En los tendederos las principales denuncias son hacia escuelas e instituciones escolares, puesto que, al no contar con mecanismos de denuncia, apoyo y escucha de las víctimas, recurren hacerlo de forma anónima, encontrando solidaridad entre las colectivas y visibilizando lo que siempre se supo, lo que dejaba pasar y no se quería hablar.
Las denuncias de los tendederos y las marchas han obligado a muchas instituciones educativas a modificar prácticas a contar con mecanismos de denuncia. “Obligaron a las autoridades a escuchar, no como una escucha burocrática, que registra y archiva, sino como una escucha que da credibilidad a quien la porta”. (Pacheco, 2024).
Las marchas tienen muchas personas detractoras, inclusive de mujeres y se ha llamado de manera despectiva aquellas que han dañado bienes públicos y privados. Las marchas son un grito desesperado de las jóvenes ante una violencia que no disminuye.
Según datos de la Cámara de Diputados, durante el 2024, 829 fueron víctimas de feminicidio y la violencia familiar se ha incrementado a nivel nacional en los últimos diez años en un 118.3 por ciento. En el caso de Tamaulipas, según datos del Secretariado Ejecutivo del Sistema Estatal de Seguridad Pública, en llamadas al 9-1-1 durante enero del presente año, ocurrieron 1948 llamadas de las cuales 859 fueron de violencia familiar y 707 violencia de pareja, 25 llamadas sobre violencia sexual de los cuales once fueron sobre abuso sexual y seis violaciones. En Victoria, en este mismo período, del total de llamadas al número de emergencia fue de 383, el 93 por ciento son sobre violencia familiar y de género. Estos datos dan cuenta de la magnitud de la problemática.

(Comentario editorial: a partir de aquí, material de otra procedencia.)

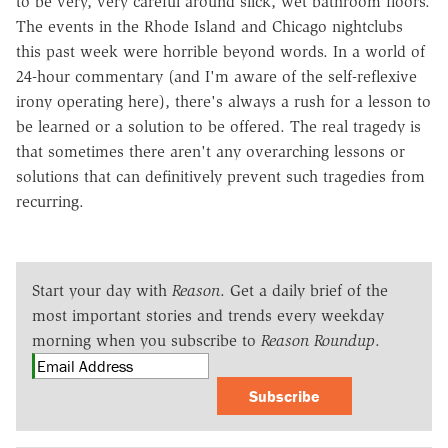
to be very, very careful around slick, wet bathroom floors.
The events in the Rhode Island and Chicago nightclubs
this past week were horrible beyond words. In a world of
24-hour commentary (and I'm aware of the self-reflexive
irony operating here), there's always a rush for a lesson to
be learned or a solution to be offered. The real tragedy is
that sometimes there aren't any overarching lessons or
solutions that can definitively prevent such tragedies from
recurring.
Start your day with
Reason
. Get a daily brief of the
most important stories and trends every weekday
morning when you subscribe to
Reason Roundup
.
Subscribe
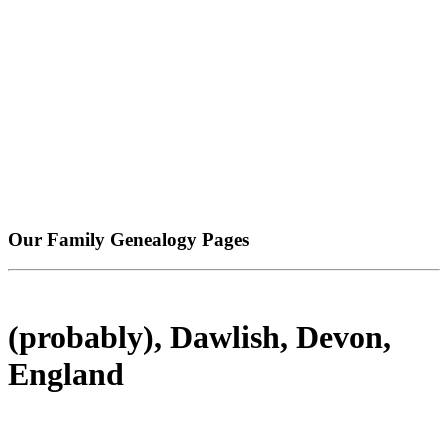
Our Family Genealogy Pages
(probably), Dawlish, Devon,
England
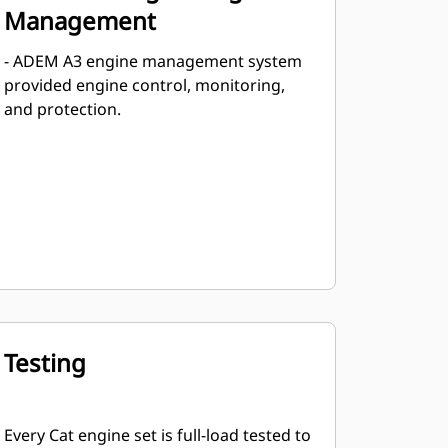
Management
- ADEM A3 engine management system
provided engine control, monitoring,
and protection.
Testing
Every Cat engine set is full-load tested to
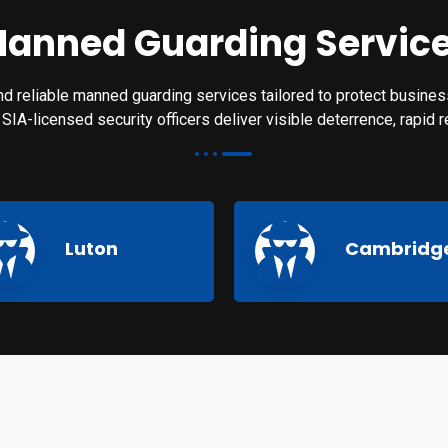
anned Guarding Servic
d reliable manned guarding services tailored to protect business
nd SIA-licensed security officers deliver visible deterrence, rapid
Luton
Cambridg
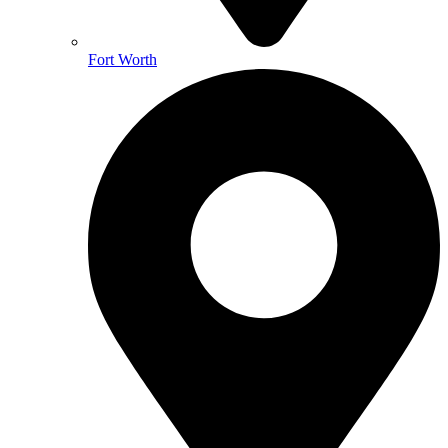
Fort Worth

Las marchas han servido para visibilizar una problemática latente que afecta a las mujeres. Soy una defensora de ellas y como feminista me sumo siempre a su lucha. Sin embargo, algo que he percibido en los últimos años es que después del 8M muy pocas pasan. Hay un impacto inmediato que se diluye y que no logra permanecer e impactar ni la política social, ni las instituciones ni a las jóvenes y mujeres que ese día marcharon.
Las marchas feministas son un medio esencial para hacer visibles las demandas de las mujeres y generar conciencia social, pero su impacto no siempre se traduce en mejoras tangibles en sus condiciones de vida. Para que haya un cambio real, es necesario que estas manifestaciones se acompañen de acciones concretas, políticas públicas efectivas y compromisos institucionales. Es importante romper con la indiferencia institucional, la falta de voluntad política y la resistencia de sistemas profundamente arraigados en la desigualdad. Mientras tanto, el grito se escucha fuerte, pero quienes deben de escuchar permanecen sordos.